(Dataset excerpts)
————

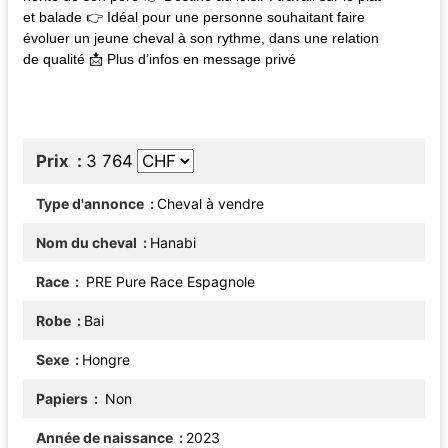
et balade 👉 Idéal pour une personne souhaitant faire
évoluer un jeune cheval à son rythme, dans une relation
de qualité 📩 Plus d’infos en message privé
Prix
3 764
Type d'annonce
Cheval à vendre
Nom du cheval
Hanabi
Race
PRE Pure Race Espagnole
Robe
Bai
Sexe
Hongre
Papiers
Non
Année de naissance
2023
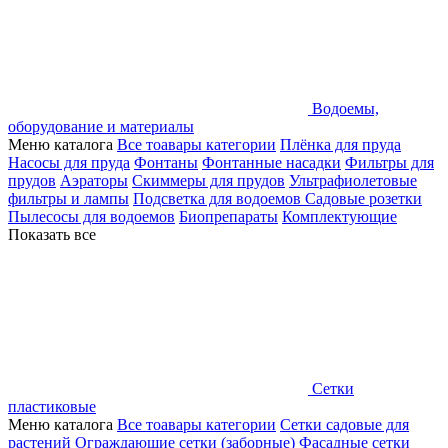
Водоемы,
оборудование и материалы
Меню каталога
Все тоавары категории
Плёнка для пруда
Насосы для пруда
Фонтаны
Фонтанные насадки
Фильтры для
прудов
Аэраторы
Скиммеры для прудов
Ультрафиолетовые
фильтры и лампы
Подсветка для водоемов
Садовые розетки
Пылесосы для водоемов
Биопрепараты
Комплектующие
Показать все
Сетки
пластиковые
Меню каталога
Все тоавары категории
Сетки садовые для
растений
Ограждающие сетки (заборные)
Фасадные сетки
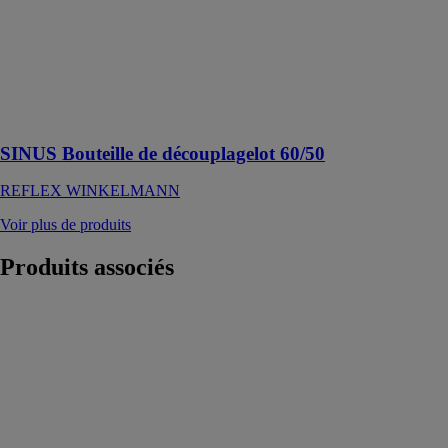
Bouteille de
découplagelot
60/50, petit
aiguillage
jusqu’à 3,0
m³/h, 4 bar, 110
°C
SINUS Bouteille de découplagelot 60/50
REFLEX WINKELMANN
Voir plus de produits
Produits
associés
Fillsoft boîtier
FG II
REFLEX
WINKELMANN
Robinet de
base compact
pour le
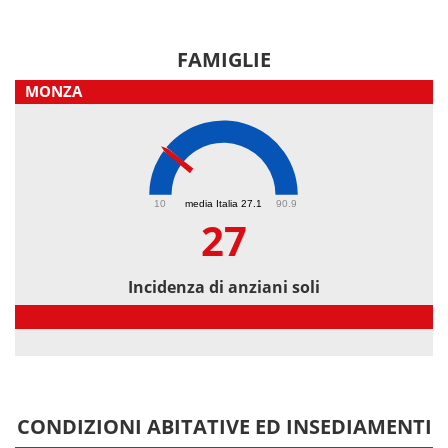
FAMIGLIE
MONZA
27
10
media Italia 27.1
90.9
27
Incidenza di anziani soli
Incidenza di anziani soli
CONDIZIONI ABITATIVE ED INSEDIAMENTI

————

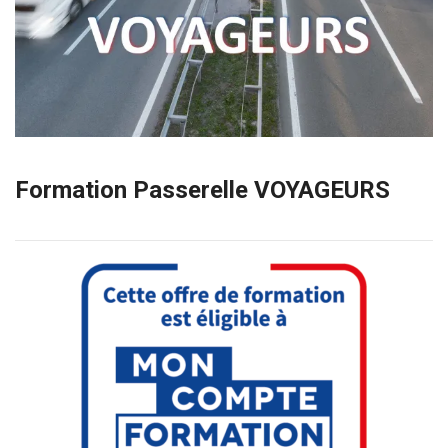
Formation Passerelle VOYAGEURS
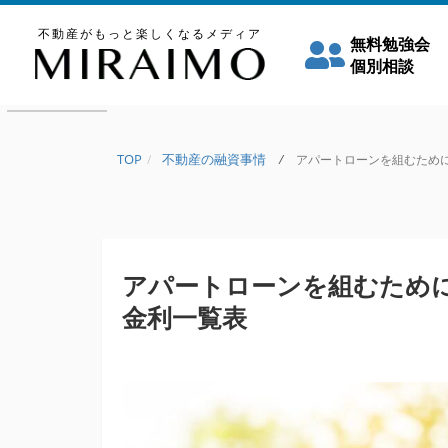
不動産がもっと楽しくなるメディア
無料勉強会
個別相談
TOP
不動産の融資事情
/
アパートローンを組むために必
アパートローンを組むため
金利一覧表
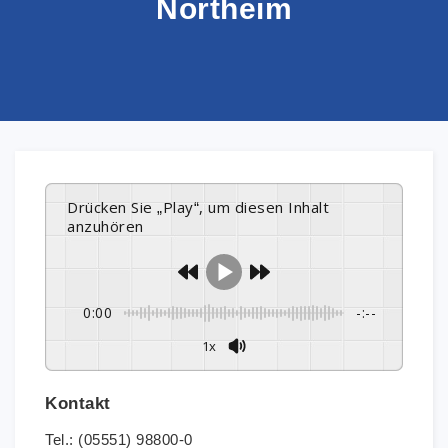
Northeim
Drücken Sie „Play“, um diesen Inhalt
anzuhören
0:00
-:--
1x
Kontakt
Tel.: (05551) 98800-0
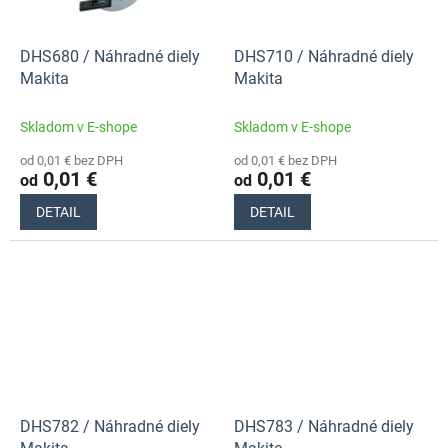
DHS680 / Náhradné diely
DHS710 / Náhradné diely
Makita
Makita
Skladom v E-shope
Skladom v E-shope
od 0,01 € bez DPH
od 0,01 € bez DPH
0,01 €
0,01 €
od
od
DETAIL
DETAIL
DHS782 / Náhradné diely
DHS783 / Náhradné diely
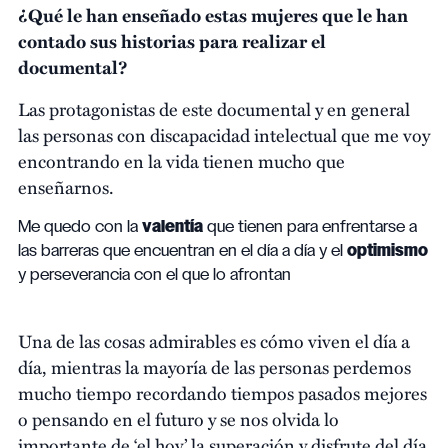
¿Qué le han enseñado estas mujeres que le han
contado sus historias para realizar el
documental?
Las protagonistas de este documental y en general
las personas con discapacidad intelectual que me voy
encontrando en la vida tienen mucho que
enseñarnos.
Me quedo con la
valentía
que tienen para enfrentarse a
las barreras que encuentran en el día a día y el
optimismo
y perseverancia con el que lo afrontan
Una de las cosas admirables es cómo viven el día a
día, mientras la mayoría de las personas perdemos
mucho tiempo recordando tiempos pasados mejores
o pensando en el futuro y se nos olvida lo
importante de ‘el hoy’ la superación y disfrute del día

————

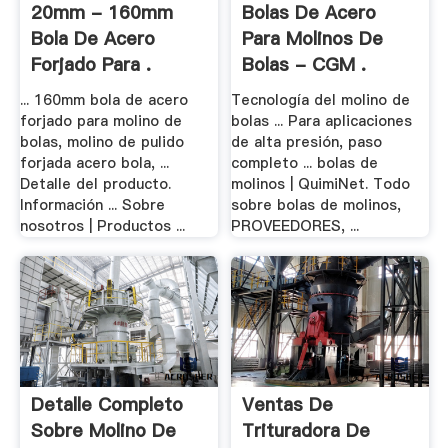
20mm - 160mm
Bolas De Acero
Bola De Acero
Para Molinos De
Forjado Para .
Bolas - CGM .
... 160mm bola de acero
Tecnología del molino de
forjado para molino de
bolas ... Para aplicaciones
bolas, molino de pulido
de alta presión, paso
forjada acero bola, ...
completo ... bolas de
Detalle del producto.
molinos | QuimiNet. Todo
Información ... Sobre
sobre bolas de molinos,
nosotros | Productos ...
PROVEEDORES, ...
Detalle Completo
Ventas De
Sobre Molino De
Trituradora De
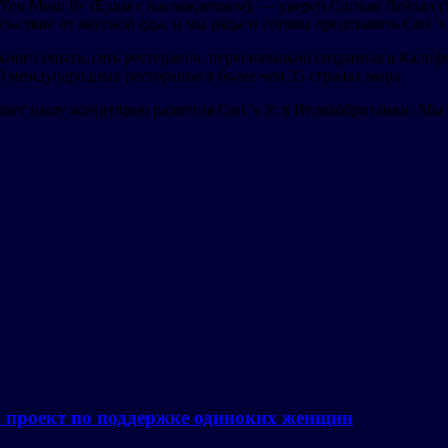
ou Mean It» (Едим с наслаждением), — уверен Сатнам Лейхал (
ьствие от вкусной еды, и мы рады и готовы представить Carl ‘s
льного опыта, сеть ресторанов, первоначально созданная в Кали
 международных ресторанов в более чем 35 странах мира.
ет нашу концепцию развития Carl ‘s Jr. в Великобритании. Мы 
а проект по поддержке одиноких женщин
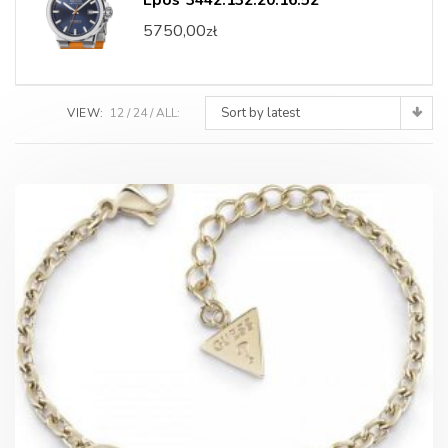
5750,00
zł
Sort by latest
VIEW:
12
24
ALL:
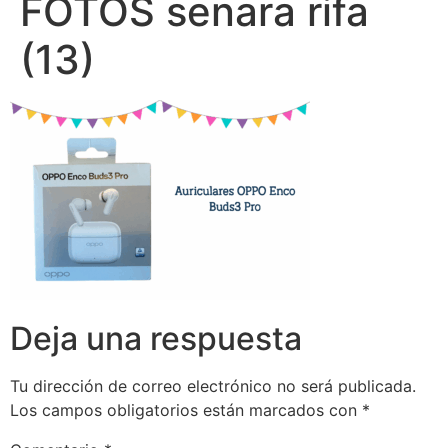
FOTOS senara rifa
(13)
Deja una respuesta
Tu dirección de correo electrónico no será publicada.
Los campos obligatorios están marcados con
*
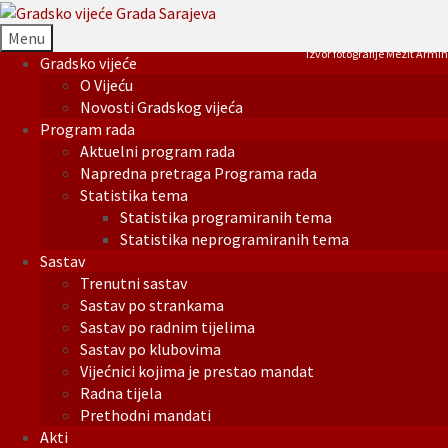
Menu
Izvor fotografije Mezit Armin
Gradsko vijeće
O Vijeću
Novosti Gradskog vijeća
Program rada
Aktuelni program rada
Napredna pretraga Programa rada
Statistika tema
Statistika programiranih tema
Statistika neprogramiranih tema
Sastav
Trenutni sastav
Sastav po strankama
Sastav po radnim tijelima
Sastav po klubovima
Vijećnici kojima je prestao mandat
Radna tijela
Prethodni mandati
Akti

————

Task description: Copy the lines above exactly, starting at the one with "et balade 👉" and ending at the one with "Плёнка для пруда", both included. Leave out any pictures and add nothing else.

Your solution:
et balade 👉 Idéal pour une personne souhaitant faire
évoluer un jeune cheval à son rythme, dans une relation
de qualité 📩 Plus d’infos en message privé
Prix
3 764
Type d'annonce
Cheval à vendre
Nom du cheval
Hanabi
Race
PRE Pure Race Espagnole
Robe
Bai
Sexe
Hongre
Papiers
Non
Année de naissance
2023
Водоемы,
оборудование и материалы
Меню каталога
Все тоавары категории
Плёнка для пруда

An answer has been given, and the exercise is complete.